§ Work required:
Your task is to print all of the entries exactly, though the pictures should not be included.

[Page images and extracted text]
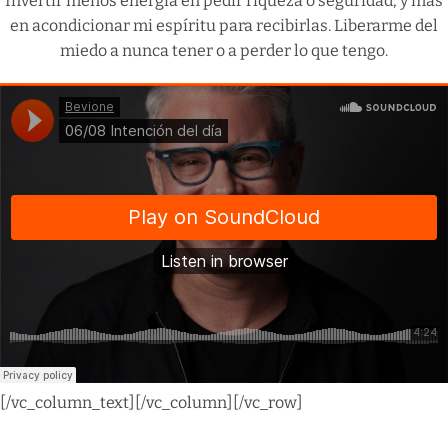
Invertir menos energía en pedir riqueza o seguridad, y más
en acondicionar mi espíritu para recibirlas. Liberarme del
miedo a nunca tener o a perder lo que tengo.
[/vc_column_text][/vc_column][/vc_row]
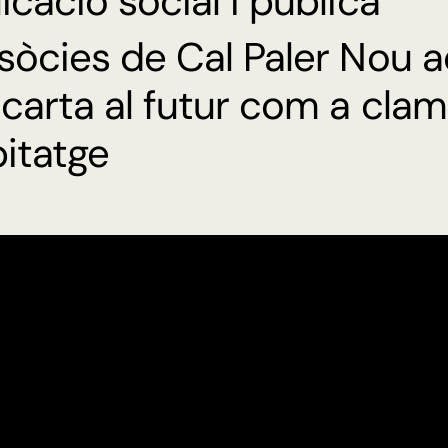
icació social i pública
sòcies de Cal Paler Nou 
carta al futur com a clam
bitatge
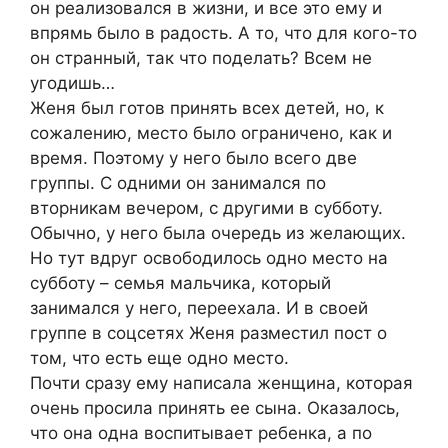
он реализовался в жизни, и все это ему и
впрямь было в радость. А то, что для кого-то
он странный, так что поделать? Всем не
угодишь…
Женя был готов принять всех детей, но, к
сожалению, место было ограничено, как и
время. Поэтому у него было всего две
группы. С одними он занимался по
вторникам вечером, с другими в субботу.
Обычно, у него была очередь из желающих.
Но тут вдруг освободилось одно место на
субботу – семья мальчика, который
занимался у него, переехала. И в своей
группе в соцсетях Женя разместил пост о
том, что есть еще одно место.
Почти сразу ему написала женщина, которая
очень просила принять ее сына. Оказалось,
что она одна воспитывает ребенка, а по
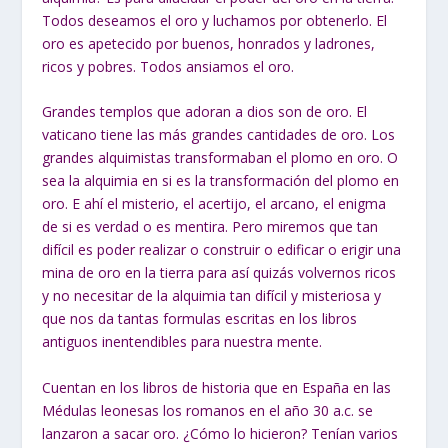
Todos deseamos el oro y luchamos por obtenerlo. El
oro es apetecido por buenos, honrados y ladrones,
ricos y pobres. Todos ansiamos el oro.
Grandes templos que adoran a dios son de oro. El
vaticano tiene las más grandes cantidades de oro. Los
grandes alquimistas transformaban el plomo en oro. O
sea la alquimia en si es la transformación del plomo en
oro. E ahí el misterio, el acertijo, el arcano, el enigma
de si es verdad o es mentira. Pero miremos que tan
difícil es poder realizar o construir o edificar o erigir una
mina de oro en la tierra para así quizás volvernos ricos
y no necesitar de la alquimia tan difícil y misteriosa y
que nos da tantas formulas escritas en los libros
antiguos inentendibles para nuestra mente.
Cuentan en los libros de historia que en España en las
Médulas leonesas los romanos en el año 30 a.c. se
lanzaron a sacar oro. ¿Cómo lo hicieron? Tenían varios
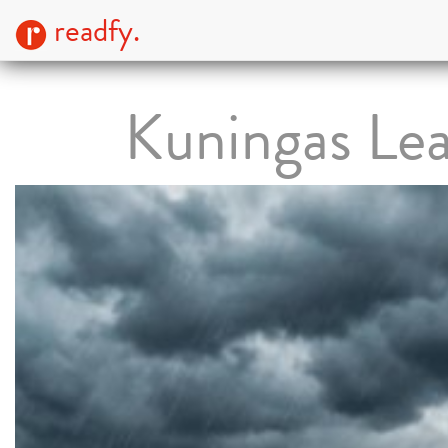
readfy.
Kuningas Lea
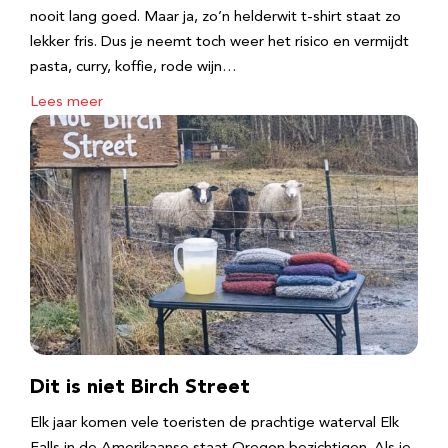
nooit lang goed. Maar ja, zo’n helderwit t-shirt staat zo
lekker fris. Dus je neemt toch weer het risico en vermijdt
pasta, curry, koffie, rode wijn…
Lees meer
Dit is niet Birch Street
Elk jaar komen vele toeristen de prachtige waterval Elk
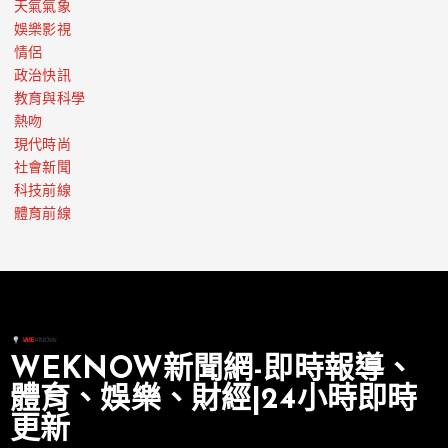
天氣氣象
娛樂影視
情侶
政治快訊
教育與科學
熱吻
現代時尚
社會新聞
科技前線
體育前線
WEKNOW新聞網-即時報導、
體育、娛樂、財經|24小時即時
更新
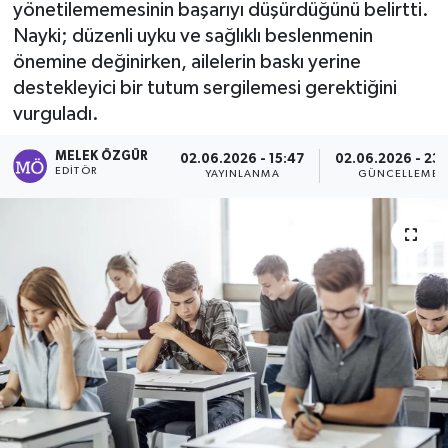
yönetilememesinin başarıyı düşürdüğünü belirtti.
Nayki; düzenli uyku ve sağlıklı beslenmenin
Sağlık
önemine değinirken, ailelerin baskı yerine
destekleyici bir tutum sergilemesi gerektiğini
Spor
vurguladı.
Tarih - Kültür - Sanat - Turizm
MELEK ÖZGÜR
02.06.2026 - 15:47
02.06.2026 - 23:
EDITÖR
YAYINLANMA
GÜNCELLEME
Yaşam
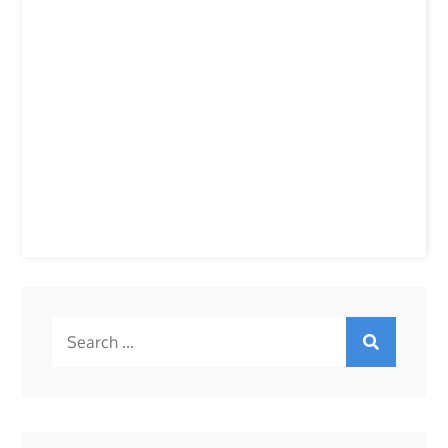
Search
for:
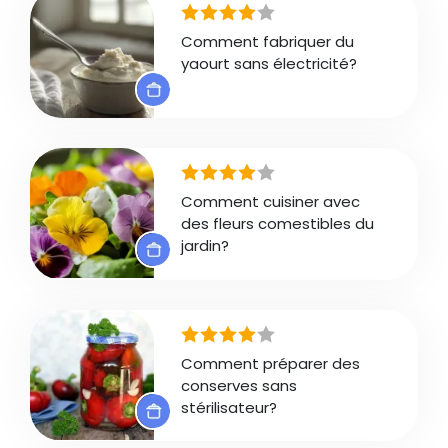
Comment fabriquer du
yaourt sans électricité?
Comment cuisiner avec
des fleurs comestibles du
jardin?
Comment préparer des
conserves sans
stérilisateur?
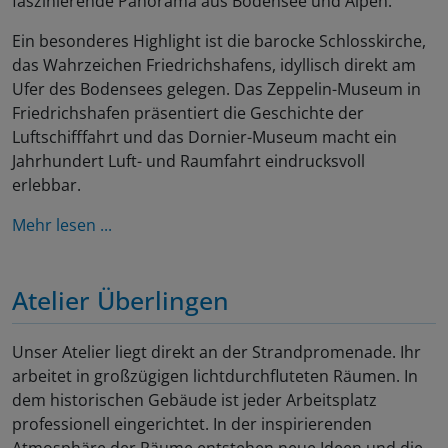
faszinierende Panorama aus Bodensee und Alpen.
Ein besonderes Highlight ist die barocke Schlosskirche,
das Wahrzeichen Friedrichshafens, idyllisch direkt am
Ufer des Bodensees gelegen. Das Zeppelin-Museum in
Friedrichshafen präsentiert die Geschichte der
Luftschifffahrt und das Dornier-Museum macht ein
Jahrhundert Luft- und Raumfahrt eindrucksvoll
erlebbar.
Mehr lesen ...
Atelier Überlingen
Unser Atelier liegt direkt an der Strandpromenade. Ihr
arbeitet in großzügigen lichtdurchfluteten Räumen. In
dem historischen Gebäude ist jeder Arbeitsplatz
professionell eingerichtet. In der inspirierenden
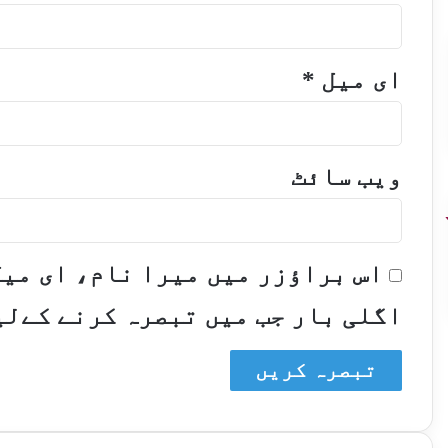
ای میل
*
ویب‌ سائٹ
اس براؤزر میں میرا نام، ای می
اگلی بار جب میں تبصرہ کرنے کےلی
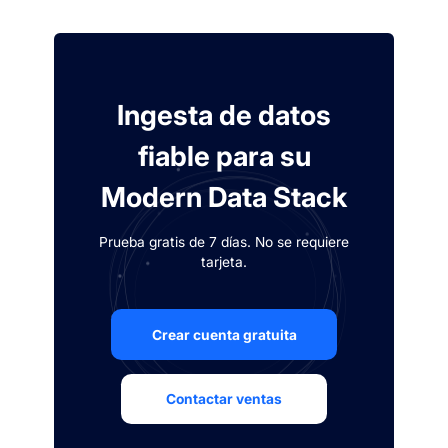
Ingesta de datos
fiable para su
Modern Data Stack
Prueba gratis de 7 días. No se requiere
tarjeta.
Crear cuenta gratuita
Contactar ventas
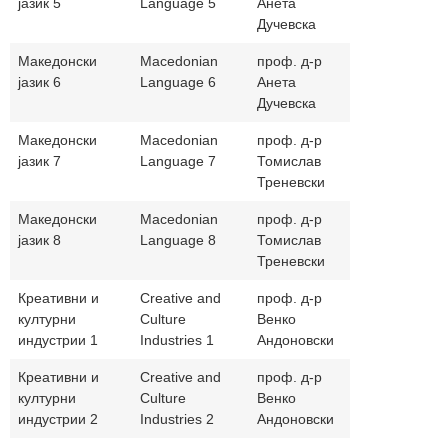
јазик 5
Language 5
Анета
Дучевска
Македонски
Macedonian
проф. д-р
aducevska@
јазик 6
Language 6
Анета
Дучевска
Македонски
Macedonian
проф. д-р
ttrenevski@
јазик 7
Language 7
Томислав
Треневски
Македонски
Macedonian
проф. д-р
ttrenevski@
јазик 8
Language 8
Томислав
Треневски
Креативни и
Creative and
проф. д-р
venko999lit
културни
Culture
Венко
индустрии 1
Industries 1
Андоновски
Креативни и
Creative and
проф. д-р
venko999lit
културни
Culture
Венко
индустрии 2
Industries 2
Андоновски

§ Response to this exercise:
Invertir menos energía en pedir riqueza o seguridad, y más
en acondicionar mi espíritu para recibirlas. Liberarme del
miedo a nunca tener o a perder lo que tengo.
[/vc_column_text][/vc_column][/vc_row]
icació social i pública
sòcies de Cal Paler Nou 
carta al futur com a clam
bitatge
он реализовался в жизни, и все это ему и
впрямь было в радость. А то, что для кого-то
он странный, так что поделать? Всем не
угодишь…
Женя был готов принять всех детей, но, к
сожалению, место было ограничено, как и
время. Поэтому у него было всего две
группы. С одними он занимался по
вторникам вечером, с другими в субботу.
Обычно, у него была очередь из желающих.
Но тут вдруг освободилось одно место на
субботу – семья мальчика, который
занимался у него, переехала. И в своей
группе в соцсетях Женя разместил пост о
том, что есть еще одно место.
Почти сразу ему написала женщина, которая
очень просила принять ее сына. Оказалось,
что она одна воспитывает ребенка, а по
Todos deseamos el oro y luchamos por obtenerlo. El
oro es apetecido por buenos, honrados y ladrones,
ricos y pobres. Todos ansiamos el oro.
Grandes templos que adoran a dios son de oro. El
vaticano tiene las más grandes cantidades de oro. Los
grandes alquimistas transformaban el plomo en oro. O
sea la alquimia en si es la transformación del plomo en
oro. E ahí el misterio, el acertijo, el arcano, el enigma
de si es verdad o es mentira. Pero miremos que tan
difícil es poder realizar o construir o edificar o erigir una
mina de oro en la tierra para así quizás volvernos ricos
y no necesitar de la alquimia tan difícil y misteriosa y
que nos da tantas formulas escritas en los libros
antiguos inentendibles para nuestra mente.
Cuentan en los libros de historia que en España en las
Médulas leonesas los romanos en el año 30 a.c. se
lanzaron a sacar oro. ¿Cómo lo hicieron? Tenían varios
readfy.
Kuningas Lea
nooit lang goed. Maar ja, zo’n helderwit t-shirt staat zo
lekker fris. Dus je neemt toch weer het risico en vermijdt
pasta, curry, koffie, rode wijn…
Lees meer
Dit is niet Birch Street
Elk jaar komen vele toeristen de prachtige waterval Elk
天氣氣象
娛樂影視
情侶
政治快訊
教育與科學
熱吻
現代時尚
社會新聞
科技前線
體育前線
WEKNOW新聞網-即時報導、
體育、娛樂、財經|24小時即時
更新
yönetilememesinin başarıyı düşürdüğünü belirtti.
Nayki; düzenli uyku ve sağlıklı beslenmenin
Sağlık
önemine değinirken, ailelerin baskı yerine
destekleyici bir tutum sergilemesi gerektiğini
Spor
vurguladı.
Tarih - Kültür - Sanat - Turizm
MELEK ÖZGÜR
02.06.2026 - 15:47
02.06.2026 - 23:
EDITÖR
YAYINLANMA
GÜNCELLEME
Yaşam
Search
for:
Comment fabriquer du
yaourt sans électricité?
Comment cuisiner avec
des fleurs comestibles du
jardin?
Comment préparer des
conserves sans
stérilisateur?
faszinierende Panorama aus Bodensee und Alpen.
Ein besonderes Highlight ist die barocke Schlosskirche,
das Wahrzeichen Friedrichshafens, idyllisch direkt am
Ufer des Bodensees gelegen. Das Zeppelin-Museum in
Friedrichshafen präsentiert die Geschichte der
Luftschifffahrt und das Dornier-Museum macht ein
Jahrhundert Luft- und Raumfahrt eindrucksvoll
erlebbar.
Mehr lesen ...
Atelier Überlingen
Unser Atelier liegt direkt an der Strandpromenade. Ihr
arbeitet in großzügigen lichtdurchfluteten Räumen. In
dem historischen Gebäude ist jeder Arbeitsplatz
professionell eingerichtet. In der inspirierenden
ای میل
*
ویب‌ سائٹ
اس براؤزر میں میرا نام، ای می
اگلی بار جب میں تبصرہ کرنے کےلی
Ingesta de datos
fiable para su
Modern Data Stack
Prueba gratis de 7 días. No se requiere
tarjeta.
Crear cuenta gratuita
Contactar ventas
јазик 5
Language 5
Анета
Дучевска
Македонски
Macedonian
проф. д-р
aducevska@
јазик 6
Language 6
Анета
Дучевска
Македонски
Macedonian
проф. д-р
ttrenevski@
јазик 7
Language 7
Томислав
Треневски
Македонски
Macedonian
проф. д-р
ttrenevski@
јазик 8
Language 8
Томислав
Треневски
Креативни и
Creative and
проф. д-р
venko999lit
културни
Culture
Венко
индустрии 1
Industries 1
Андоновски
Креативни и
Creative and
проф. д-р
venko999lit
културни
Culture
Венко
индустрии 2
Industries 2
Андоновски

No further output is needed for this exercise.